As the ANC, we maintain and reserve our stance in the protection of all vulnerable persons. We call upon all perpetrators of violence including sexual violence and human
trafficking to be brought to book and be served with the rule of law. It is our duty as leaders and all members of the society to protect those that are most vulnerable. Border controls should be reinforced in order to intensify the fight against human trafficking. We should reinforce our staff, infrastructure and funding if we are to combat human trafficking.
Fighting human trafficking is part of building safer communities. If we are to truly achieve social cohesion and a gender-free society, we must all play our part to contribute to our envisioned society. Our Constitution provides for the provision of human dignity and the advancement of human rights and freedom. It recognises the end to human suffrage and the oppression of one by another. We are viewed to have one of the most liberal Constitution in the world. However, not everyone enjoys equal rights and freedom under it. Everyone has the right to life and to be protected. Our Constitution clearly stipulates that no one may be subjected to slavery and forced labour. It is against slavery. Therefore, whenever we are confronted with any form of it, it is our duty to uphold the Constitution and protect those that are oppressed.

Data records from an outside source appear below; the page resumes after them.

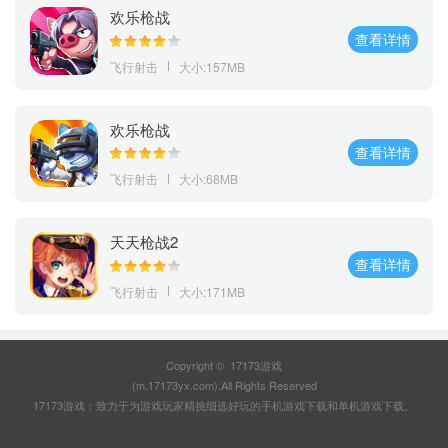
欢乐枪战
查看详情
飞行射击
大小:157MB
欢乐枪战
查看详情
飞行射击
大小:68MB
天天枪战2
查看详情
飞行射击
大小:171MB
Copyright © 17173游戏
(m.17173yx.com).All Rights Reserved
17173游戏：致力于为游戏玩家精挑细选好玩的
手机游戏下载
和
单机游戏下载
。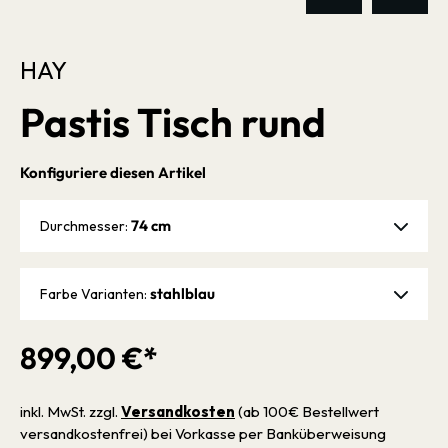
HAY
Pastis Tisch rund
Konfiguriere diesen Artikel
74 cm
Durchmesser:
stahlblau
Farbe Varianten:
899,00 €*
inkl. MwSt. zzgl.
Versandkosten
(ab 100€ Bestellwert
versandkostenfrei) bei Vorkasse per Banküberweisung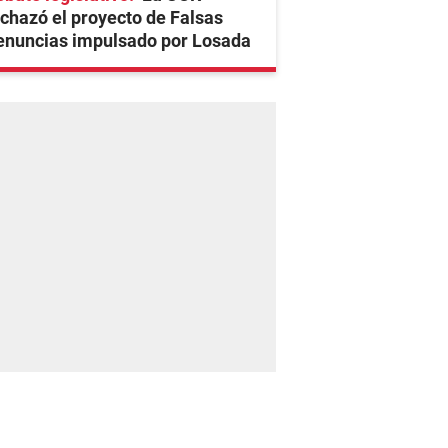
chazó el proyecto de Falsas
enuncias impulsado por Losada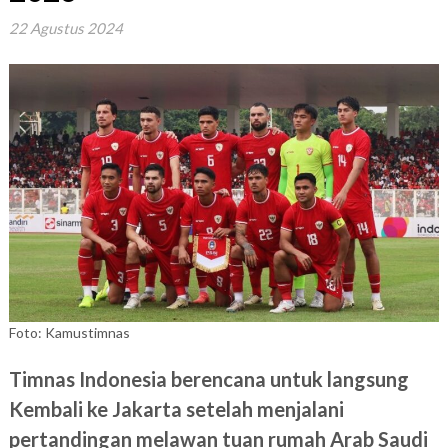
22 Agustus 2024
Foto: Kamustimnas
Timnas Indonesia berencana untuk langsung
Kembali ke Jakarta setelah menjalani
pertandingan melawan tuan rumah Arab Saudi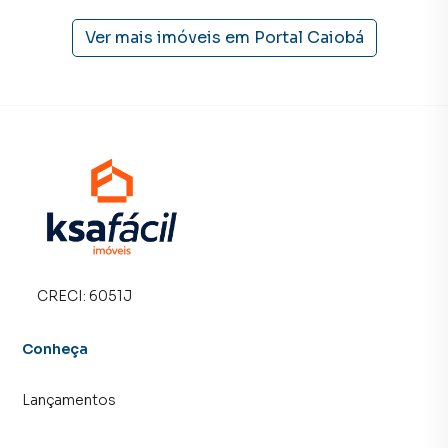
proprietários e inquilinos.
Ver mais imóveis em
Portal Caiobá
CRECI:
6051J
Conheça
Lançamentos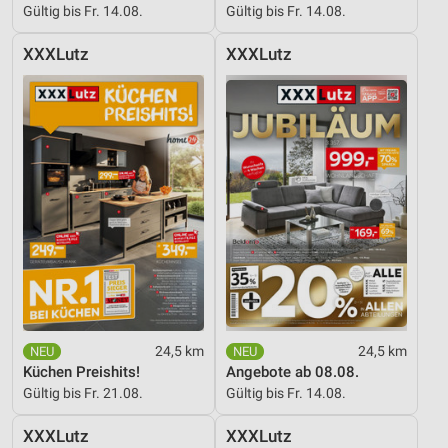
Gültig bis Fr. 14.08.
Gültig bis Fr. 14.08.
XXXLutz
XXXLutz
24,5 km
24,5 km
Küchen Preishits!
Angebote ab 08.08.
Gültig bis Fr. 21.08.
Gültig bis Fr. 14.08.
XXXLutz
XXXLutz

Sihlalo, nathi singoomama masingathengisi ngabantwana bethu. Masingathi xa sisiva indlala kufika utata omdala oneminyaka engama-53 esithi ufuna ukumtshata lo mntwana uneminyaka eli-12 okanye eli-13 sivume. Ngumkhuba lowo kwaye ufunwa ukukhuzwa ugxothwe.
Children deserve to be sheltered and reserve the right to any information that may be of significance to them. We cannot accept the character in which our society treat our children. As Tata Nelson Mandela says: “The true character of a society is revealed in how it treats its children.” How we are treating the most vulnerable cannot be the character that we want. I thank you, Chairperson.
The HOUSE Chairperson (Mr A J Nyambi): Hon members, allow me to take this opportunity to thank the Ministers, Dr Phaahla, hon Nkoana Mashabane, Deputy Minister Mhaule, Deputy Minister Mathale, our hon MECs form our respective provinces, special delegates, and all of you. The House is adjourned.